Stevens Johnson Syndrome : Symptoms and Treatment

What is Stevens-Johnson Syndrome (SJS)?

Stevens-Johnson Syndrome (SJS) is a rare but serious disorder that affects the skin and mucous membranes. It is often triggered by a reaction to medications or infections. SJS is a medical emergency, as it can lead to severe skin detachment, blistering, and complications that can be life-threatening. If untreated, the condition may progress to toxic epidermal necrolysis (TEN), a more severe form of the disease, characterized by widespread skin detachment and systemic complications.

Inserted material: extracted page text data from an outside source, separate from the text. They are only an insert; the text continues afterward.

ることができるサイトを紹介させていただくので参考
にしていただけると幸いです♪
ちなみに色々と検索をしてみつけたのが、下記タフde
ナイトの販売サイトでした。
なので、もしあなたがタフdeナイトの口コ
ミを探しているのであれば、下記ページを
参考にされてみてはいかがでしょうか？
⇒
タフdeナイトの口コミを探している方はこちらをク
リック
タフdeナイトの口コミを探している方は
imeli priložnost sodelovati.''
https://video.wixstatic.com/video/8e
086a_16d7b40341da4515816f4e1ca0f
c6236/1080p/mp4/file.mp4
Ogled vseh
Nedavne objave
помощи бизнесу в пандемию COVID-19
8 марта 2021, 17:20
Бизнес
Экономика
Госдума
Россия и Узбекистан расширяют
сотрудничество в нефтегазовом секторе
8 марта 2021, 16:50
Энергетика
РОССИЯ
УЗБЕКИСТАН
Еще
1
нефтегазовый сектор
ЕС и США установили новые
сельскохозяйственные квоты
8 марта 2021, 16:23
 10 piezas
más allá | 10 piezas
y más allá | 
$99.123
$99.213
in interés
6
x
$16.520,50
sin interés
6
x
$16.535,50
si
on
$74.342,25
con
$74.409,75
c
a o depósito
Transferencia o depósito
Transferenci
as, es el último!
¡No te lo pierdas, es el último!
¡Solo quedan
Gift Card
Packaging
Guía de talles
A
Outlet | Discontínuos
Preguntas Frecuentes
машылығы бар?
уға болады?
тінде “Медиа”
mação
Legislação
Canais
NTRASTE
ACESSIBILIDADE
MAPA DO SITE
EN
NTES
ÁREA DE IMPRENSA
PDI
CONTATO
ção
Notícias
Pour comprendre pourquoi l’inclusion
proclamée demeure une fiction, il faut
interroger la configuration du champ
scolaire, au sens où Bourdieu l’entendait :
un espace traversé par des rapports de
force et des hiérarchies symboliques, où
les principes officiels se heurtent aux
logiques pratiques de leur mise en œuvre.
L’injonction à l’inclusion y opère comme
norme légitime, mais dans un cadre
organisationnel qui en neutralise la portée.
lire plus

Symptoms of Stevens-Johnson Syndrome

SJS typically starts with non-specific symptoms, followed by more severe manifestations.

Early Symptoms (Prodromal Phase):

Fever

Fatigue or malaise

Sore throat

Cough

Red or watery eyes

Later Symptoms (After 1–3 Days):

Skin Rash: Begins as red or purplish spots, usually painful, and spreads quickly.

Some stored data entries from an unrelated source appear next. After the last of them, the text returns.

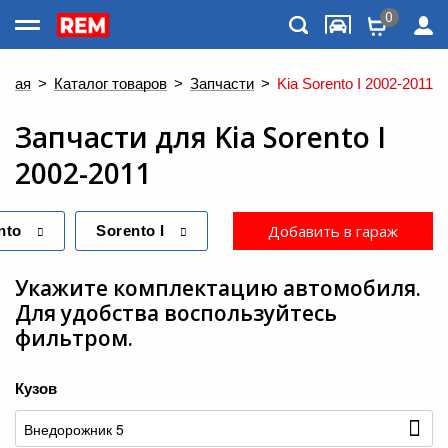
0
Каталог товаров
вная
>
Каталог товаров
>
Запчасти
>
Kia Sorento I 2002-2011
Запчасти
для
Kia Sorento I
2002-2011
Добавить в гараж
nto
Sorento I
Укажите комплектацию автомобиля.
Для удобства воспользуйтесь
фильтром.
Меню
Кузов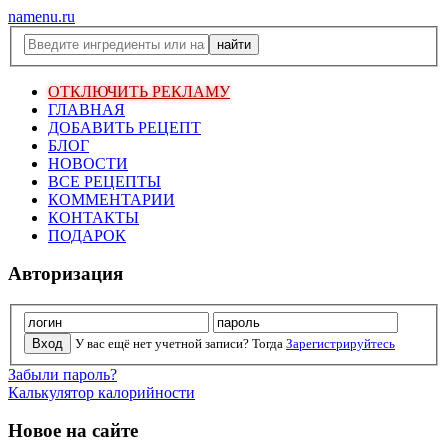
namenu.ru
ОТКЛЮЧИТЬ РЕКЛАМУ
ГЛАВНАЯ
ДОБАВИТЬ РЕЦЕПТ
БЛОГ
НОВОСТИ
ВСЕ РЕЦЕПТЫ
КОММЕНТАРИИ
КОНТАКТЫ
ПОДАРОК
Авторизация
У вас ещё нет учетной записи? Тогда
Зарегистрируйтесь
Забыли пароль?
Калькулятор калорийности
Новое на сайте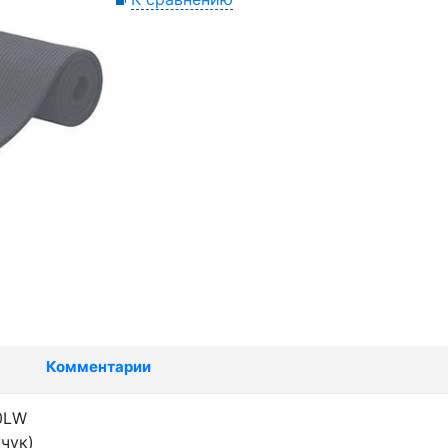
Комментарии
10LW
чук)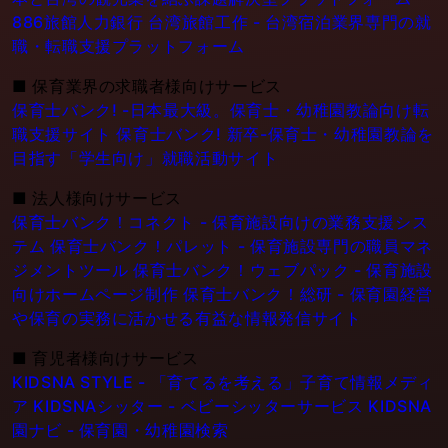
886旅館人力銀行 台湾旅館工作 - 台湾宿泊業界専門の就
職・転職支援プラットフォーム
■
保育業界の求職者様向けサービス
保育士バンク! -日本最大級。保育士・幼稚園教論向け転
職支援サイト
保育士バンク! 新卒-保育士・幼稚園教論を
目指す「学生向け」就職活動サイト
■
法人様向けサービス
保育士バンク！コネクト - 保育施設向けの業務支援シス
テム
保育士バンク！パレット - 保育施設専門の職員マネ
ジメントツール
保育士バンク！ウェブパック - 保育施設
向けホームページ制作
保育士バンク！総研 - 保育園経営
や保育の実務に活かせる有益な情報発信サイト
■
育児者様向けサービス
KIDSNA STYLE - 「育てるを考える」子育て情報メディ
ア
KIDSNAシッター - ベビーシッターサービス
KIDSNA
園ナビ - 保育園・幼稚園検索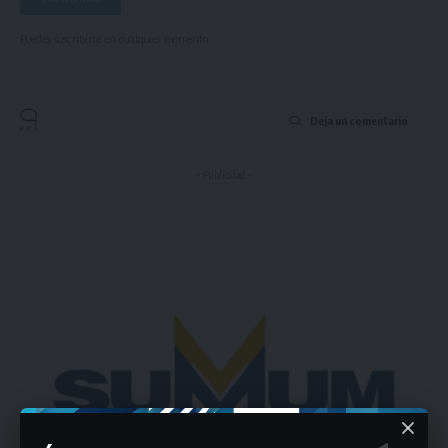
Puedes suscribirte en cualquier momento.
Deja un comentario
- Publicidad -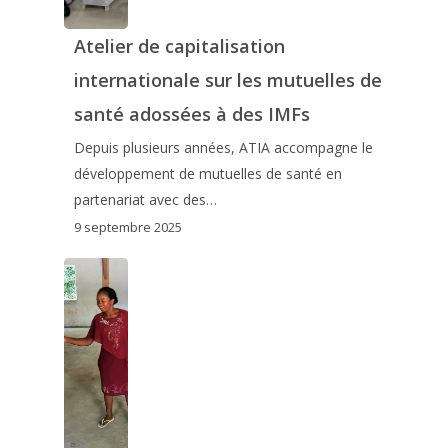
Atelier de capitalisation
internationale sur les mutuelles de
santé adossées à des IMFs
Depuis plusieurs années, ATIA accompagne le
développement de mutuelles de santé en
partenariat avec des…
9 septembre 2025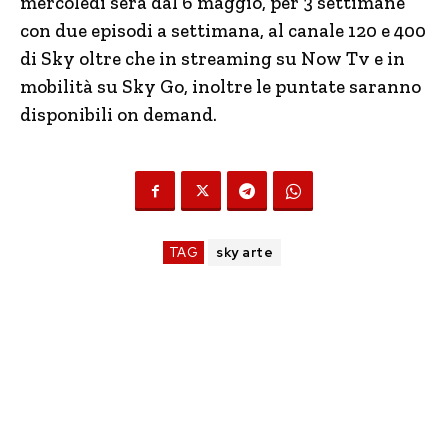
mercoledì sera dal 6 maggio, per 3 settimane
con due episodi a settimana, al canale 120 e 400
di Sky oltre che in streaming su Now Tv e in
mobilità su Sky Go, inoltre le puntate saranno
disponibili on demand.
TAG
sky arte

Blisters: On the skin and mucous membranes (e.g., mouth, eyes, genitals).

Skin Peeling: Large areas of skin may slough off, leaving raw, exposed skin.

Mucosal Involvement: Painful sores in the mouth, throat, nose, and genitals.

Eye Problems: Redness, swelling, and sensitivity to light; in severe cases, blindness.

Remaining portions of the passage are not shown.